Methods: We investigated two groups of diagnoses: oesophageal bleeding (unspecific code K92.0 vs. specific codes I85.0, K22.6, K22.8) and gastrointestinal bleeding (unspecific code K92.2 vs. 16 specific codes). We used data from the 2003 German Official Hospital Statistics and the Population and Area Statistics (source: Federal Statistical Office). East-West differences for specific and unspecific coding and the combination of both for each diagnosis group were analyzed with separate Negative Binomial Regression Models, respectively. The models adjusted for age, sex, and population density.
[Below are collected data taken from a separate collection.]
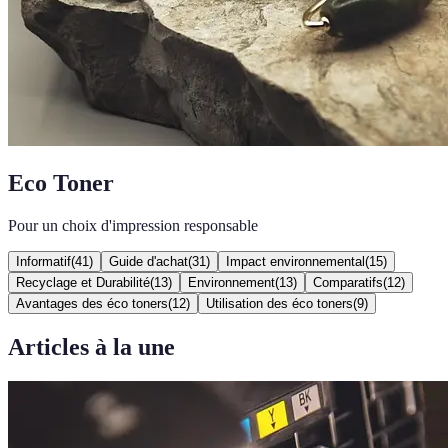
Eco Toner
Pour un choix d'impression responsable
Informatif
(
41
)
Guide d'achat
(
31
)
Impact environnemental
(
15
)
Recyclage et Durabilité
(
13
)
Environnement
(
13
)
Comparatifs
(
12
)
Avantages des éco toners
(
12
)
Utilisation des éco toners
(
9
)
Articles à la une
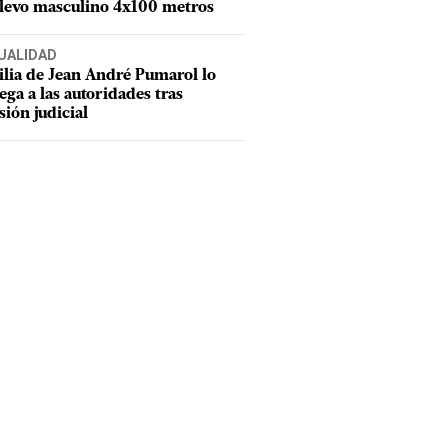
elevo masculino 4x100 metros
UALIDAD
lia de Jean André Pumarol lo
ega a las autoridades tras
sión judicial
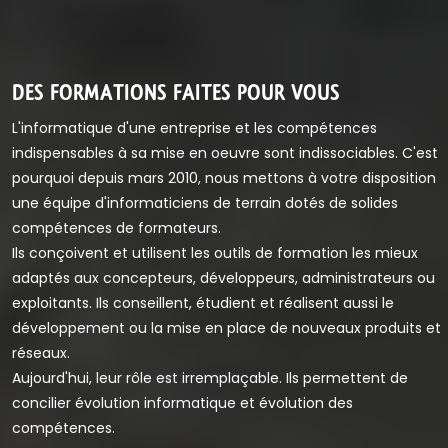
DES FORMATIONS FAITES POUR VOUS
L'informatique d'une entreprise et les compétences
indispensables à sa mise en oeuvre sont indissociables. C'est
pourquoi depuis mars 2010, nous mettons à votre disposition
une équipe d'informaticiens de terrain dotés de solides
compétences de formateurs.
Ils conçoivent et utilisent les outils de formation les mieux
adaptés aux concepteurs, développeurs, administrateurs ou
exploitants. Ils conseillent, étudient et réalisent aussi le
développement ou la mise en place de nouveaux produits et
réseaux.
Aujourd'hui, leur rôle est irremplaçable. Ils permettent de
concilier évolution informatique et évolution des
compétences.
Results: In total, 121,537 hospitalizations with a discharge diagnosis related to UGI bleeding were identified. Specific diagnoses of oesophageal bleeding were coded more often in East Germany (RR=1.23, 95% CI 1.15-1.30) than in West Germany whereas it was the reverse for haematemesis (RR=0.61, 95% CI 0.55-0.68). In the combined analysis of specific and unspecific oesophageal bleeding, this East-West difference was no longer present: RR=1.05 (95% CI 0.99-1.11). A similar pattern was seen for gastrointestinal bleeding: RR=1.29 (95% CI 1.23-1.34) for specific diagnoses, RR=0.87 (95% CI 0.84-0.91) for gastrointestinal haemorrhage with unspecified location (K92.2), and RR=1.07 (95%CI 1.04-1.11) in the combined analysis of these diagnoses.

Discussion: There appear to be different coding practices for hospital discharge diagnoses in East and West Germany related to UGI bleeding with more specific coding of the underlying disease in East Germany. Therefore regional different disease incidences should be interpreted with caution since this fact might be due to different regional coding practices.